Thursday, August 20, 2015
Star Fall - Cynthia Harrod-Eagles
Rowland Egerton is an expert on Antiques Galore!, a TV program that sounds very similar to the BBC's Antiques Roadshow. The program visits various locations, experts appraise objects brought along by members of the public who are amazed or horrified by the valuations. Egerton is one of the stars of the show; handsome, debonair, charming. One afternoon, Egerton is found dead in his home, stabbed in the throat. His business partner & friend, John Lavender, who discovered the body, is shocked & distraught. Slider & his bagman, Jim Atherton, are quickly on the scene & realise that this is no random burglary gone wrong. There was no sign of forced entry & only two objects, out of the vast array of antiques on display, are missing. A green malachite Fabergé box & a painting by Berthe Morisot. Neither object was fabulously expensive so there must have been a reason why the killer only stole those two pieces.

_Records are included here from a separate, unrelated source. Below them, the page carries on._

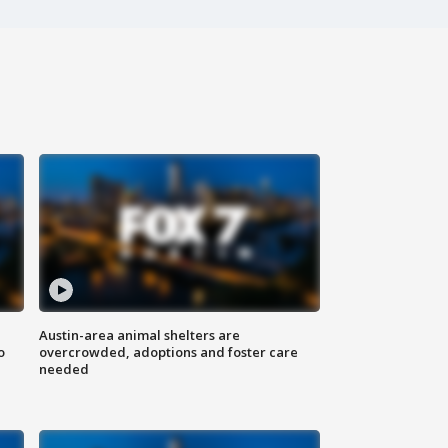
Austin-area animal shelters are
o
overcrowded, adoptions and foster care
needed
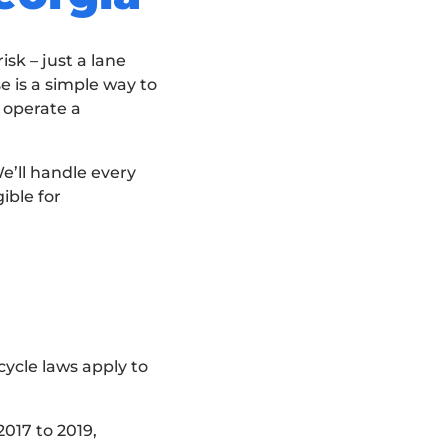
sk – just a lane
e is a simple way to
y operate a
e’ll handle every
ible for
cycle laws apply to
2017 to 2019,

As Slider's team begins to investigate, Egerton's public persona as the charming expert is dented quite a bit. He'd changed his name, left his wife & daughter & had many affairs. His colleagues also accused him of pinching the most promising objects to feature on the show & of buying the best objects from their flattered, star-struck owners after the show. Egerton & Lavender owned an antiques shop which was mostly bankrolled by Egerton although it was Lavender who had the real knowledge of antiques that propped up Egerton's role as an expert. It soon becomes clear that there were several people with a motive to kill Egerton. Politics, forgery & the television business all have a role to play in solving the murder of Rowland Egerton.

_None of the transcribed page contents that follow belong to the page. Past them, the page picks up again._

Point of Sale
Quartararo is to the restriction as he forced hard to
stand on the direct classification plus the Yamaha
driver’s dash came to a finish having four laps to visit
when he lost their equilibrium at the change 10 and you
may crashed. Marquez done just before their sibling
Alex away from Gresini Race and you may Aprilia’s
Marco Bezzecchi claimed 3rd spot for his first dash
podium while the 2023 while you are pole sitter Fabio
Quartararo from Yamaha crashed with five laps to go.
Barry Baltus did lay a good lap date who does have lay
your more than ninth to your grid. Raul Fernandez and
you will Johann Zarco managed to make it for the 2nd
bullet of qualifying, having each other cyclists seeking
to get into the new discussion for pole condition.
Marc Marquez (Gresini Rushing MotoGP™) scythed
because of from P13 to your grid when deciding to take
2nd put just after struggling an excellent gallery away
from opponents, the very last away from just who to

Apart from the puzzle element of this series, I really enjoy catching up with the characters. Bill's wife, Joanna, is a musician & they have a son, George. Joanna suffered a miscarriage at the end of the previous book & they're both still coming to terms with it. Jim Atherton is a ladies man who looked as though he was finally ready to settle down with Emily until his inability to stay faithful doomed the relationship. The rest of the team are just as individual & I enjoy the procedural element of the book. No flashes of brilliant deduction, just dogged police work - interviewing potential witnesses, looking at CCTV footage & asking lots of questions. My favourite character is Slider's boss, Porson. His speech is full of malapropisms. I always like to quote a few of Porson's most beautifully mangled sentences,
Porson went on, "Well, keep me informed. The instant you've got something. And don't go plunging in irregardless, like a bowl in a china shop."

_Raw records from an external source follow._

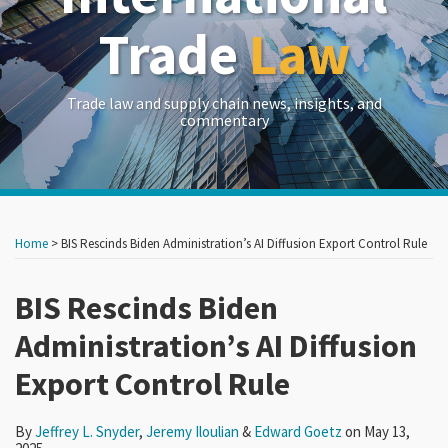
Trade
Law
Trade law and supply chain news, insights, and
commentary
Print:
Read
Read
Read
RSS
LinkedIn
Twitter
Show/Hide
Your website url
Your website url
Email
Tweet
Like
Share
Archives
more
more
more
this
this
this
this
Home
>
BIS Rescinds Biden Administration’s AI Diffusion Export Control Rule
about
about
about
post
post
post
post
Jeffrey
Jeremy
Edward
on
BIS Rescinds Biden
L.
Iloulian
Goetz
LinkedIn
Administration’s AI Diffusion
Snyder
Export Control Rule
By
Jeffrey L. Snyder
,
Jeremy Iloulian
&
Edward Goetz
on
May 13,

"I want all your ducks in a row before I go in to bat. This is a whole new kettle of worms you're opening up."
"I know, sir," said Slider. It was never a good sign when Porson's imagery started to fracture.
The atmosphere of this book is a little more downbeat, in tune with Bill's worry about Joanna. The wintry weather is also very much in tune with Bill's melancholy & the depressing dead ends of the investigation. I picked up Star Fall when I was reading several big books & needed a change. It's been a while since I read a contemporary detective novel & I read this in just a few days. Bill & his team are reliably entertaining & I'm looking forward to the next Slider mystery, One Under, which is published in November.